ASSIGNMENT:
In the entries below, find each line with the word "indefinitely" and pull it out.

GIVEN INFORMATION:
___

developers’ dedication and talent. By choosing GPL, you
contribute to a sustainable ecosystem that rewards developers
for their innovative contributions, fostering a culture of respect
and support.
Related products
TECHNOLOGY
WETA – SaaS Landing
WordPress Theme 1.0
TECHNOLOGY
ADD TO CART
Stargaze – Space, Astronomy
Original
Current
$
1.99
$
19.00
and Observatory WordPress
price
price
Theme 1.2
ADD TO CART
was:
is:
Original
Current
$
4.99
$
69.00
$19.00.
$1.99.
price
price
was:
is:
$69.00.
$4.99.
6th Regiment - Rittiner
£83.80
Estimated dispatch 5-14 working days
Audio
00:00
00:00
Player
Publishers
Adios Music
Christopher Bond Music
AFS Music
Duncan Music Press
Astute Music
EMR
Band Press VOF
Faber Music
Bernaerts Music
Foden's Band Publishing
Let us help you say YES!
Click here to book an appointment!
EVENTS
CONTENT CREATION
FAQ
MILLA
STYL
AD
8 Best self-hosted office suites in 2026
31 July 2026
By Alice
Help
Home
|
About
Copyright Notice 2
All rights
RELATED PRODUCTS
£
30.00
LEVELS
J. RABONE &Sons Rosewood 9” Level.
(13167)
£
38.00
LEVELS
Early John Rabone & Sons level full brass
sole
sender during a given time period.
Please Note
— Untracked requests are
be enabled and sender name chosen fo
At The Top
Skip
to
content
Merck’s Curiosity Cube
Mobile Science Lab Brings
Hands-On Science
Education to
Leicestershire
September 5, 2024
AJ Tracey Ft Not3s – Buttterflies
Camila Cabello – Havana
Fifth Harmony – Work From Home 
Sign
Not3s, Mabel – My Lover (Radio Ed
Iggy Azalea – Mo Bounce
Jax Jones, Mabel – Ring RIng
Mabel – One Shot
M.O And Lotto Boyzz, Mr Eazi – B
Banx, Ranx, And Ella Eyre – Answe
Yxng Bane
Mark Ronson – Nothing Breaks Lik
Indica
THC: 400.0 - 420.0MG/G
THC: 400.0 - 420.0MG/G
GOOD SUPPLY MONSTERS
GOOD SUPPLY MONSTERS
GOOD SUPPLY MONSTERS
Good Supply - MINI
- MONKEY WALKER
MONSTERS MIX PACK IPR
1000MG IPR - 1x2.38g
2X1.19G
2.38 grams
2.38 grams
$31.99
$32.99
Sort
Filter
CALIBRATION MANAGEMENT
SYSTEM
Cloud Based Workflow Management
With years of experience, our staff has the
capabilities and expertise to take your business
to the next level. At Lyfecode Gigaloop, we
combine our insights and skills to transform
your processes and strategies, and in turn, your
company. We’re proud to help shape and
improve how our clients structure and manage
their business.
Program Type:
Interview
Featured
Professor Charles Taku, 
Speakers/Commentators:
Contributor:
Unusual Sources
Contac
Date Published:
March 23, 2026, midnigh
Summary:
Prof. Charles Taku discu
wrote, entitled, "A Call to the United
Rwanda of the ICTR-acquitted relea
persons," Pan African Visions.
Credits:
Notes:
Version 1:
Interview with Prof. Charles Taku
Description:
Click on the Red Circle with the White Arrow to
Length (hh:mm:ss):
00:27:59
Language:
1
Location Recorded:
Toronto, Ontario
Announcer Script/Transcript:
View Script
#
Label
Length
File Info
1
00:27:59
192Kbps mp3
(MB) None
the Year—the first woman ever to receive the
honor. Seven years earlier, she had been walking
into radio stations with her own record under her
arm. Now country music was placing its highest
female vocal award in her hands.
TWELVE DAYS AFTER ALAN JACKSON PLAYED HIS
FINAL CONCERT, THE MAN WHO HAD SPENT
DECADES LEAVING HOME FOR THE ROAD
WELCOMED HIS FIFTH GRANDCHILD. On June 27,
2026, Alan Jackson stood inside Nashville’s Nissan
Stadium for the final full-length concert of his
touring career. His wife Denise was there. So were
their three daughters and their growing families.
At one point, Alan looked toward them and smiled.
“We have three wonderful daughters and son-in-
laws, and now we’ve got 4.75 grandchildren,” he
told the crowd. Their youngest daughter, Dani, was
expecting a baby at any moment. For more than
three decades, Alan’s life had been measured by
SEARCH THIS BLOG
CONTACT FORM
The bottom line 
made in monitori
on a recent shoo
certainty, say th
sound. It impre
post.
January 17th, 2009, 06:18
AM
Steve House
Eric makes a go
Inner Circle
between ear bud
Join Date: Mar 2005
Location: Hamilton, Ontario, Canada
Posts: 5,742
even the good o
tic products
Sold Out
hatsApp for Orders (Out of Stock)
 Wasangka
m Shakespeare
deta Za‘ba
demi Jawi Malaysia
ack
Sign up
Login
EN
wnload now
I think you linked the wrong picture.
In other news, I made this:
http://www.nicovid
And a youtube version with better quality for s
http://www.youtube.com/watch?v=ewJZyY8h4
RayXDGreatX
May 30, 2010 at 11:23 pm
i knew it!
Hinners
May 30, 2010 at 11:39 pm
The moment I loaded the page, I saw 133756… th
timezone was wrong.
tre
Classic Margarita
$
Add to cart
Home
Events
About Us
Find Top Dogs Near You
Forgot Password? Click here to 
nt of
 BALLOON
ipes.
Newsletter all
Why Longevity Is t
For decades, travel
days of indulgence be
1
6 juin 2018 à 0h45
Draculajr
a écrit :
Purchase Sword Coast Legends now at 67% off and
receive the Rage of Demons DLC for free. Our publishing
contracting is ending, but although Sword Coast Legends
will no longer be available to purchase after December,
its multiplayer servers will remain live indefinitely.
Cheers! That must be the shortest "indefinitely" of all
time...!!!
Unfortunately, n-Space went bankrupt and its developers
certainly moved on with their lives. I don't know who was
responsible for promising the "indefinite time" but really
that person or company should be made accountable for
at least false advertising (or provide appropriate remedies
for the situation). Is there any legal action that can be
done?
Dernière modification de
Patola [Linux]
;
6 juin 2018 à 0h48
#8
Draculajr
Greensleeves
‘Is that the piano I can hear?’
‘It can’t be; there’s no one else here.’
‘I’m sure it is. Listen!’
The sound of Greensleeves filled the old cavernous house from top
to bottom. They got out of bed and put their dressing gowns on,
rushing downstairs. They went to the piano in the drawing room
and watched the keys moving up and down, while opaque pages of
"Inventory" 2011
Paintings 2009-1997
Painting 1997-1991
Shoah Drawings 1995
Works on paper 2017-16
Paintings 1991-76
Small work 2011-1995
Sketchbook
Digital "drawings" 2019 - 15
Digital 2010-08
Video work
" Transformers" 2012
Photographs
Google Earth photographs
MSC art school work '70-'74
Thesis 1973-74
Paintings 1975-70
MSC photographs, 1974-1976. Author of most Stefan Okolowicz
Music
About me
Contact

___

ANSWER TO THIS EXERCISE:
its multiplayer servers will remain live indefinitely.
Cheers! That must be the shortest "indefinitely" of all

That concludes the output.